MAGELANG, KOMPAS — Masyarakat Indonesia perlu membangun setiap agama sebagai agama yang moderat. Dengan cara inilah, keberagaman dan kebinekaan di Indonesia dapat terus terjaga.
”Semua agama pada dasarnya mengajarkan kerukunan, keselamatan, dan kehidupan harmonis satu sama lain. Semua itu bisa tercapai jika kita mau menggerakkan moderasi agama,” kata Sekretaris Jenderal Kementerian Agama Nur Syam dalam acara Ruwat Bumi sekaligus peresmian purna pugar bangunan Tempat Ibadat Tri Dharma Liong Hok Bio, Kota Magelang, Jawa Tengah, Minggu (25/3).
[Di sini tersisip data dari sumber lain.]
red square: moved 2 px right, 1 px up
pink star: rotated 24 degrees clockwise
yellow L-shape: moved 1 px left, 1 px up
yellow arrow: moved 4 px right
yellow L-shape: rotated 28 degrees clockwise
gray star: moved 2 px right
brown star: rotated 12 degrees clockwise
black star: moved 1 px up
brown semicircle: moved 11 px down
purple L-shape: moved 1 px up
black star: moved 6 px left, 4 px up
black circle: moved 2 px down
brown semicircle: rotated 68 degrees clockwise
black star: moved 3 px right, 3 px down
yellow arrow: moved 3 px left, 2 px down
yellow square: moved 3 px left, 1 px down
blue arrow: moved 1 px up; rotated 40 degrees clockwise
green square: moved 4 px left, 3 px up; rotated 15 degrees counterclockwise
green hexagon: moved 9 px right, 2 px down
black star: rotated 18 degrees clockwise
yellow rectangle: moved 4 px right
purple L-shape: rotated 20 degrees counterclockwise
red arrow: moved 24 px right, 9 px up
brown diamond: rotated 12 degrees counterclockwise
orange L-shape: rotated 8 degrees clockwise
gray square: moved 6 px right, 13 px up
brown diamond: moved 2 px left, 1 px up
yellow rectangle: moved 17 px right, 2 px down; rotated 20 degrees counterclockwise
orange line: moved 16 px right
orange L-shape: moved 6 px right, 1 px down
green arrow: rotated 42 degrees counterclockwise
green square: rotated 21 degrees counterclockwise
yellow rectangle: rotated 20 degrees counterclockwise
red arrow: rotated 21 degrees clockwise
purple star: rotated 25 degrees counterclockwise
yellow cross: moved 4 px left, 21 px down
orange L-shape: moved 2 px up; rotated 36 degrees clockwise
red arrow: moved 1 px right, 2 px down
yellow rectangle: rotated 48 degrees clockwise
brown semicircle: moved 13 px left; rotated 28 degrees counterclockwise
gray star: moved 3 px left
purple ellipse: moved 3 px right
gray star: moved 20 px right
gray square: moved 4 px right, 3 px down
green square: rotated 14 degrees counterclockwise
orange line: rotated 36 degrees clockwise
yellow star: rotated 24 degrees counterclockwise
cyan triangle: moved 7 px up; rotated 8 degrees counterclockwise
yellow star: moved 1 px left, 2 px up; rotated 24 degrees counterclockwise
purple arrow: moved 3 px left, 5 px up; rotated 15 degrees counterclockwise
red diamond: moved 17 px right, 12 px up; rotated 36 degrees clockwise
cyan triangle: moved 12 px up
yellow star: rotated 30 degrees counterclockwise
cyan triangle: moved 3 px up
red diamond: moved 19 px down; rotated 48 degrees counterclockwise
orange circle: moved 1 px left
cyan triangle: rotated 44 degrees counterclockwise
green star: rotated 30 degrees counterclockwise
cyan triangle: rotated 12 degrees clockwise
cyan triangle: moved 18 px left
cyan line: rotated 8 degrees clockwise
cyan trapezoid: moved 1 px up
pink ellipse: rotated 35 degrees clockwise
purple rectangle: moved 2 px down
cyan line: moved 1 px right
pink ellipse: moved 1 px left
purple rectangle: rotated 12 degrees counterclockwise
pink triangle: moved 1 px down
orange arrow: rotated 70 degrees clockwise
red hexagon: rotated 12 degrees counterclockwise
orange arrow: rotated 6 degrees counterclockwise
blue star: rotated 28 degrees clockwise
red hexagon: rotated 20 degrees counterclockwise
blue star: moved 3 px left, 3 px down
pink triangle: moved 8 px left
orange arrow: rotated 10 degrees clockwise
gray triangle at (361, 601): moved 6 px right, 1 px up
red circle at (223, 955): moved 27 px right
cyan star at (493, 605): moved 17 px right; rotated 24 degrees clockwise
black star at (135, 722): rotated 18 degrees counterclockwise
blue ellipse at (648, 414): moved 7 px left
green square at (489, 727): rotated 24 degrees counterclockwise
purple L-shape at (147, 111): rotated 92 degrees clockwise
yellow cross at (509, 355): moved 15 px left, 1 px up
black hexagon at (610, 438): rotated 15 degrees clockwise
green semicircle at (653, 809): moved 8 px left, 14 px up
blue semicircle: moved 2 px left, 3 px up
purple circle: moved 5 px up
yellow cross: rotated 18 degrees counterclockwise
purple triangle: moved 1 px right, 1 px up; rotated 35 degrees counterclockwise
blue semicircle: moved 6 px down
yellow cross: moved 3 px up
Dengan semangat menggerakkan moderasi agama, Nur Syam meyakini bahwa ke depan tidak ada lagi gerakan atau paham ekstremisme yang memaksakan kehendak atau paham agama tertentu. Apalagi tak ada satu pun agama yang mengajarkan gerakan semacam itu. ”Agama mana pun sama sekali tidak mengajarkan kita untuk memaksakan kehendak terhadap orang lain,” ujarnya.
Agama yang bebas, tanpa pemaksaan, lanjut Nur Syam, juga mengajarkan agar setiap orang tidak memandang atau mengelompokkan orang lain berdasarkan perbedaan rupa, bentuk dan derajat. Dengan menjalankan nilai-nilai luhur tersebut dan menjadikan agama sebagai solusi untuk setiap permasalahan hidup, dia mengatakan, kehidupan manusia akan dapat berjalan lebih baik.
Dia menegaskan bahwa kebinekaan adalah bagian yang sulit dipisahkan dari kehidupan setiap makhluk, termasuk kehidupan masyarakat dan bangsa Indonesia. Kebinekaan atau keberagaman adalah sesuatu yang memang sudah digariskan Tuhan kepada masyarakat Indonesia.
Itu sebabnya keberagaman semestinya tidak dipersoalkan, tetapi disyukuri sebagai anugerah tak ternilai. ”Di antara banyak keberagaman ini, kita semestinya bersinergi, saling mengisi satu sama lain,” ujarnya.
Selalu lupa
Ketua Masyarakat Antifitnah Indonesia (Mafindo) Setiaji Eko Nugroho mengatakan, di era sekarang, manusia sering kali lupa dengan kondisi masyarakat yang heterogen karena dirinya lebih sering berkomunikasi dengan orang-orang yang memiliki satu pemahaman di media sosial. ”Semakin tinggi intensitas kita berkomunikasi dengan orang-orang atau kelompok tertentu, secara otomatis, kita akan membangun tembok yang makin tinggi, membentengi diri, dan menolak semua perbedaan di luar. Pada akhirnya, kebiasaan ini akan membuat kita semakin kehilangan empati dan kepedulian terhadap orang lain,” tuturnya.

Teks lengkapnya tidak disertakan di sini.